SATURDAY, JANUARY 17, 2015
I regret to announce the cancelation of my planned appearance at Star Wars Celebrations in Anaheim, CA.
I was very excited to have been invited to participate, and even more excited when my proposed artwork was approved, allowing me to be counted among those artists to appear at the event. Unfortunately, circumstances have arisen that make it impractical for me to attend the show, so I am regrettably forced to make this decision.
As many of you know, I'm a tremendous fan of the Star Wars films. But more than that, I'm proud to call many of the people at Lucasfilm my friends, and I want to thank them whole-heartedly for this opportunity. So it's with a heavy heart that I found myself having to make this decision.
I hope you all have a wonderful time at Celebrations, and I can't wait to read about all the fun and excitement online!
MONDAY, NOVEMBER 10, 2014
Just one week ago, Jeremy Dale left us. He was a friend, a colleague, and a fellow Atlantan transplant.

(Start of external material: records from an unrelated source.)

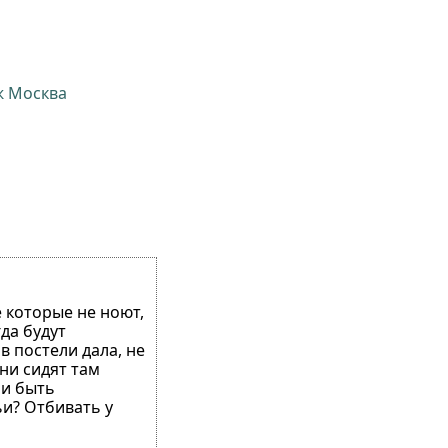
ж Москва
е которые не ноют,
да будут
в постели дала, не
ни сидят там
 и быть
и? Отбивать у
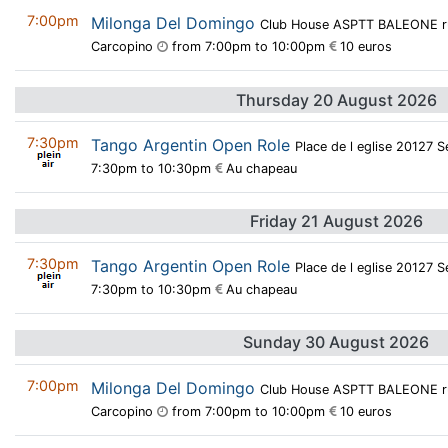
7:00pm
Milonga Del Domingo
Club House ASPTT BALEONE rue
Carcopino
from 7:00pm to 10:00pm
10 euros
Thursday 20 August 2026
7:30pm
Tango Argentin Open Role
Place de l eglise 20127 
7:30pm to 10:30pm
Au chapeau
Friday 21 August 2026
7:30pm
Tango Argentin Open Role
Place de l eglise 20127 
7:30pm to 10:30pm
Au chapeau
Sunday 30 August 2026
7:00pm
Milonga Del Domingo
Club House ASPTT BALEONE rue
Carcopino
from 7:00pm to 10:00pm
10 euros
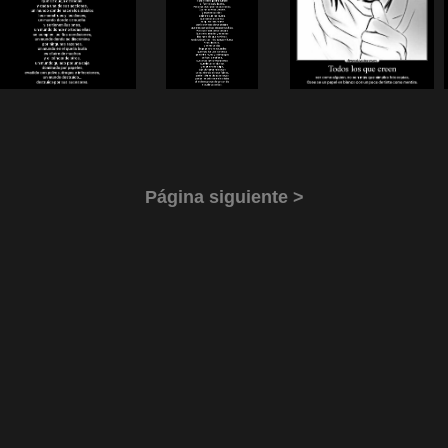
Página siguiente >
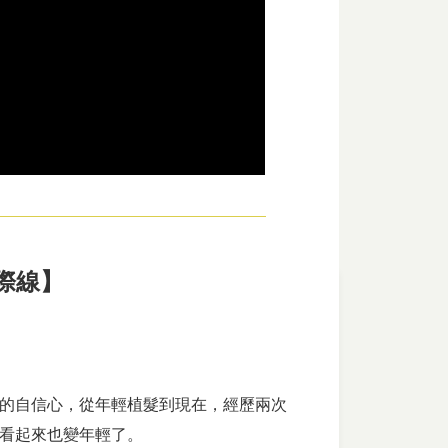
際線】
的自信心，從年輕植髮到現在，經歷兩次
看起來也變年輕了。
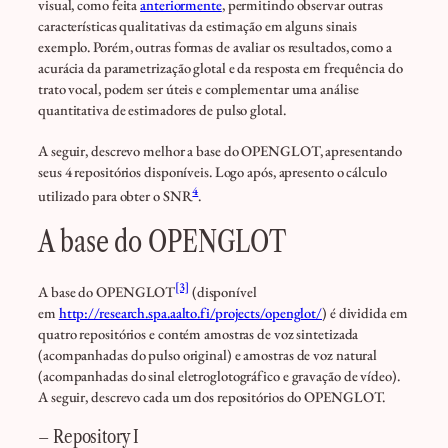
visual, como feita
anteriormente
, permitindo observar outras
características qualitativas da estimação em alguns sinais
exemplo. Porém, outras formas de avaliar os resultados, como a
acurácia da parametrização glotal e da resposta em frequência do
trato vocal, podem ser úteis e complementar uma análise
quantitativa de estimadores de pulso glotal.
A seguir, descrevo melhor a base do OPENGLOT, apresentando
seus 4 repositórios disponíveis. Logo após, apresento o cálculo
4
utilizado para obter o SNR
.
A base do OPENGLOT
[3]
A base do OPENGLOT
(disponível
em
http://research.spa.aalto.fi/projects/openglot/
) é dividida em
quatro repositórios e contém amostras de voz sintetizada
(acompanhadas do pulso original) e amostras de voz natural
(acompanhadas do sinal eletroglotográfico e gravação de vídeo).
A seguir, descrevo cada um dos repositórios do OPENGLOT.
– Repository I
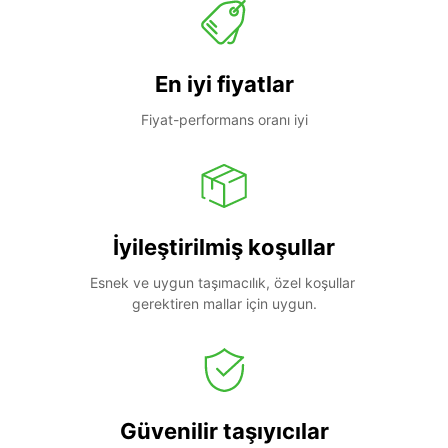
En iyi fiyatlar
Fiyat-performans oranı iyi
İyileştirilmiş koşullar
Esnek ve uygun taşımacılık, özel koşullar 
gerektiren mallar için uygun.
Güvenilir taşıyıcılar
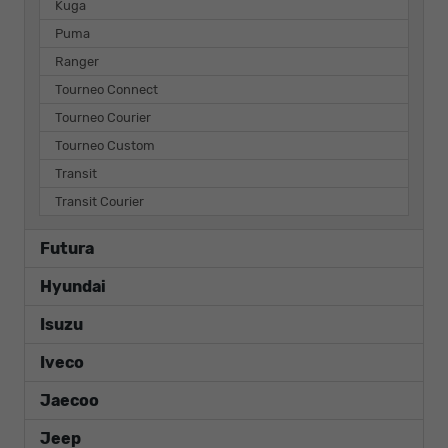
Kuga
Puma
Ranger
Tourneo Connect
Tourneo Courier
Tourneo Custom
Transit
Transit Courier
Futura
Hyundai
Isuzu
Iveco
Jaecoo
Jeep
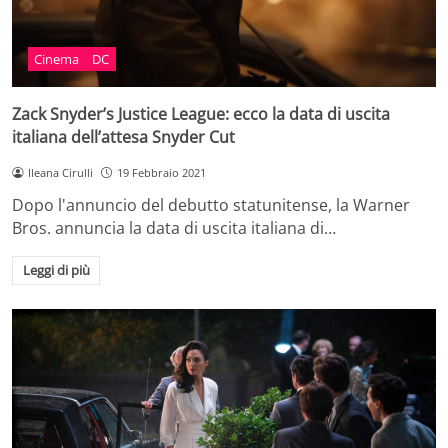
Cinema
DC
Zack Snyder’s Justice League: ecco la data di uscita
italiana dell’attesa Snyder Cut
Ileana Cirulli
19 Febbraio 2021
Dopo l'annuncio del debutto statunitense, la Warner
Bros. annuncia la data di uscita italiana di…
Leggi di più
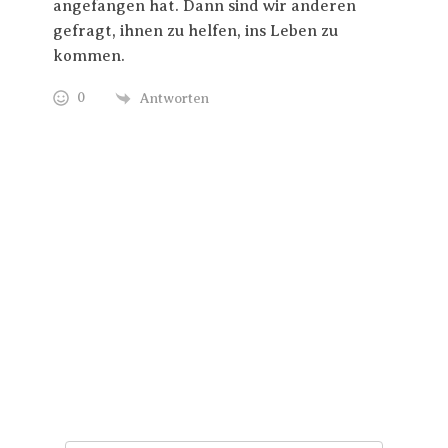
angefangen hat. Dann sind wir anderen
gefragt, ihnen zu helfen, ins Leben zu
kommen.
0
Antworten
Trage Dich hier ein für Dein Seelenfutter.
Jeden Morgen um 6 Uhr. In Dein Mail-
Postfach. Kostenlos.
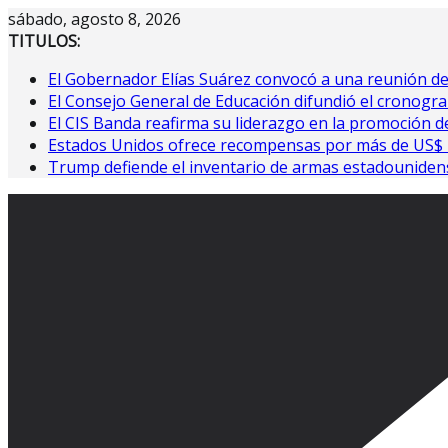
Saltar
sábado, agosto 8, 2026
al
TITULOS:
contenido
El Gobernador Elías Suárez convocó a una reunión d
El Consejo General de Educación difundió el cronogra
El CIS Banda reafirma su liderazgo en la promoción de
Estados Unidos ofrece recompensas por más de US$ 10
Trump defiende el inventario de armas estadouniden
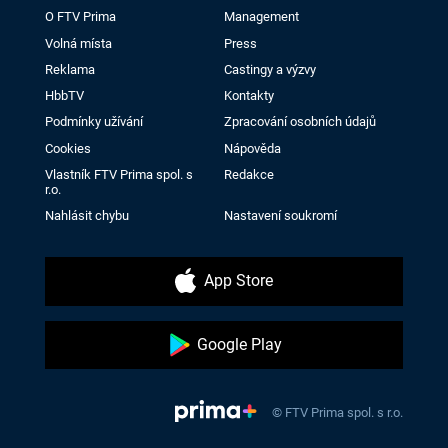
O FTV Prima
Management
Volná místa
Press
Reklama
Castingy a výzvy
HbbTV
Kontakty
Podmínky užívání
Zpracování osobních údajů
Cookies
Nápověda
Vlastník FTV Prima spol. s
Redakce
r.o.
Nahlásit chybu
Nastavení soukromí
App Store
Google Play
© FTV Prima spol. s r.o.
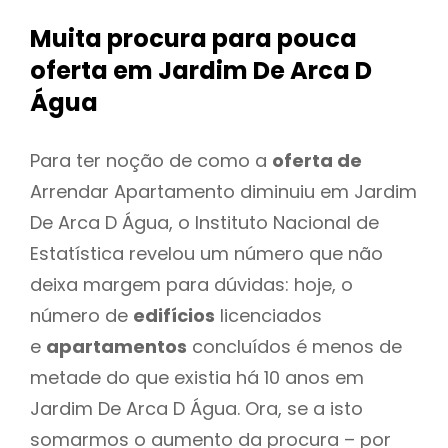
Muita procura para pouca
oferta
em Jardim De Arca D
Água
Para ter noção de como a
oferta de
Arrendar Apartamento diminuiu em Jardim
De Arca D Água, o Instituto Nacional de
Estatística revelou um número que não
deixa margem para dúvidas: hoje, o
número de
edifícios
licenciados
e
apartamentos
concluídos é menos de
metade do que existia há 10 anos em
Jardim De Arca D Água. Ora, se a isto
somarmos o aumento da procura – por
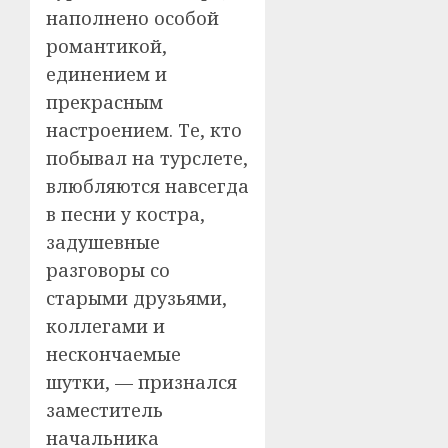
наполнено особой
романтикой,
единением и
прекрасным
настроением. Те, кто
побывал на турслете,
влюбляются навсегда
в песни у костра,
задушевные
разговоры со
старыми друзьями,
коллегами и
нескончаемые
шутки, — признался
заместитель
начальника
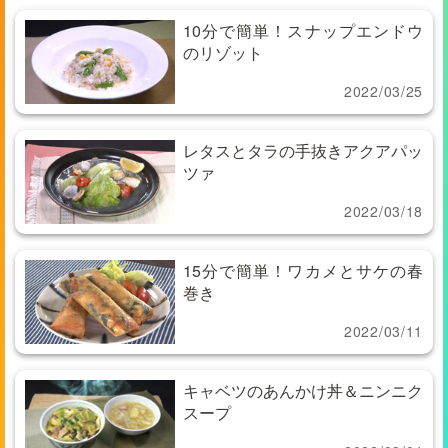
10分で簡単！スナップエンドウ
のリゾット
2022/03/25
レタスとタラの手抜きアクアパッ
ツァ
2022/03/18
15分で簡単！ワカメとサケの春
巻き
2022/03/11
キャベツのあんかけ丼＆ニンニク
スープ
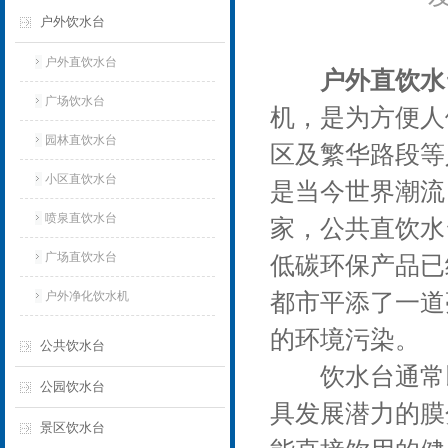
户外饮水台
户外直饮水台
户外直饮水
广场饮水台
机，是为方便人
园林直饮水台
区及繁华路段等
小区直饮水台
是当今世界潮流
喷泉直饮水台
家，公共直饮水
广场直饮水台
低碳环保产品已
户外净化饮水机
都市平添了一道
的环境污染。
公共饮水台
饮水台通常以
公园饮水台
具发展潜力的膜
景区饮水台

He is survived by his wonderful wife Kelly and Kirby the dog. He had a great family whom I just met in full this past Saturday night at an after-funeral get-together at our home. I met his father, mother, and 3 brothers, all wonderful, jovial people doing an amazing job of struggling to find the good in tragically bad situation. Chatting with Jeremy’s dad, I couldn’t help but think of that scene in THE TWO TOWERS, where, after the funeral of Theodred, his father Theoden says ‘No parent should have to bury their child.’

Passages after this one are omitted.